- TASK TO CARRY OUT
Write out every line below that includes the word "addition".

** Opening PROVIDED ENTRIES block **

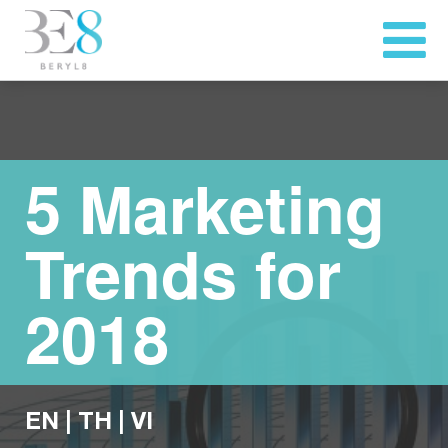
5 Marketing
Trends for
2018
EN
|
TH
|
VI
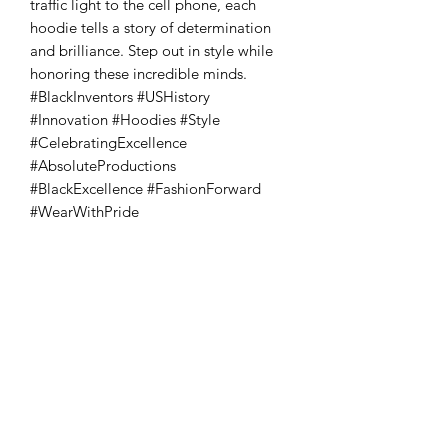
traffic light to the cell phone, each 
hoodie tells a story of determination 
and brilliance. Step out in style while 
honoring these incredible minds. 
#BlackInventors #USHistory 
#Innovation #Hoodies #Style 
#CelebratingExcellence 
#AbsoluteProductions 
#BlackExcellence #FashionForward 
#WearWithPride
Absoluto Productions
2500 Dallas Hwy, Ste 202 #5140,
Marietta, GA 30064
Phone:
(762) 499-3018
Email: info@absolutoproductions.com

** Closing PROVIDED ENTRIES block **
** Opening PROVIDED ENTRIES block **

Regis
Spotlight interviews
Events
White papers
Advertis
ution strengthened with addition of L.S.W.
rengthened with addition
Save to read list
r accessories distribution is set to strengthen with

** Closing PROVIDED ENTRIES block **

- TASK OUTPUT
ution strengthened with addition of L.S.W.
rengthened with addition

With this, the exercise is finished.